Pedadonti

Pedadonti

Pedadonti

Pedodonti nedir

 

Pedodonti (Çocuk Diş hekimliği), çocukların süt ve daimi dişlerinin sağlıklı olarak korunmasını, çürük, travma, kalıtımsal ve benzeri etkenlerin bu dişlerde oluşturduğu sorunların giderilmesini amaçlayan bir anabilim dalıdır. Pedodonti, bebeklik çağından itibaren çocukların ağız-diş sağlığını ve çene-yüz bölgesi gelişimini takip ve tedavi eden, aynı zamanda koruyucu önlemleri de içine alan diş hekimliği dalıdır.
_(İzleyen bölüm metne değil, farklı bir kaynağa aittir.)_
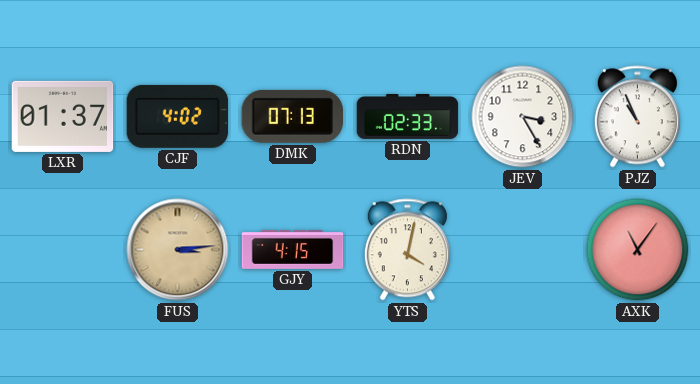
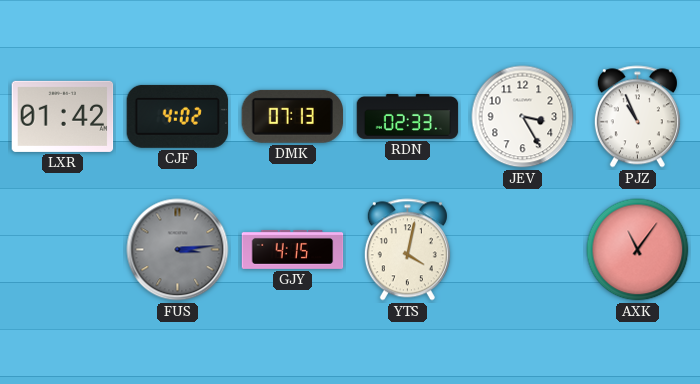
LXR: 01:37 -> 01:42
FUS dial: champagne -> grey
İlk diş hekimi muayenesi ne zaman olmalıdır?

Birinci yaş gününde, çocuk dişleri uzmanını ziyaret ediniz. Bu ziyaretlerin her 2-3 ayda bir tekrarlanması oldukça yararlı olacaktır. Gerek gece uykusu, gerekse gündüz uykularından önce çocuğunuzun dişlerini sadece diş fırçasıyla temizleyiniz.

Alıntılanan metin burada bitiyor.